Reproduce exactly the entries from the "Для умывальника" line to the end. Skip all pictures.
START Extracted data
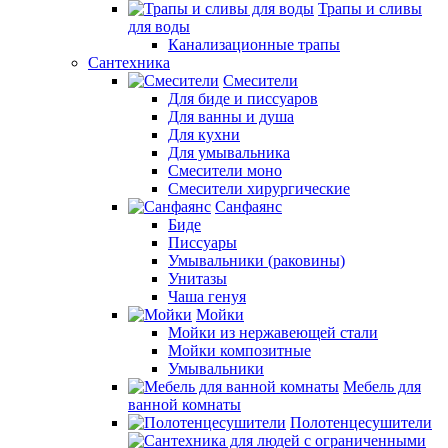
Трапы и сливы
для воды
Канализационные трапы
Сантехника
Смесители
Для биде и писсуаров
Для ванны и душа
Для кухни
Для умывальника
Смесители моно
Смесители хирургические
Санфаянс
Биде
Писсуары
Умывальники (раковины)
Унитазы
Чаша генуя
Мойки
Мойки из нержавеющей стали
Мойки композитные
Умывальники
Мебель для
ванной комнаты
Полотенцесушители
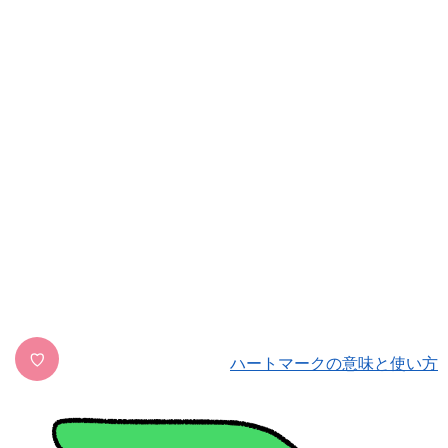
♡
ハートマークの意味と使い方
END Extracted data
_Solution_:
Для умывальника
Смесители моно
Смесители хирургические
Санфаянс
Биде
Писсуары
Умывальники (раковины)
Унитазы
Чаша генуя
Мойки
Мойки из нержавеющей стали
Мойки композитные
Умывальники
Мебель для
ванной комнаты
Полотенцесушители
♡
ハートマークの意味と使い方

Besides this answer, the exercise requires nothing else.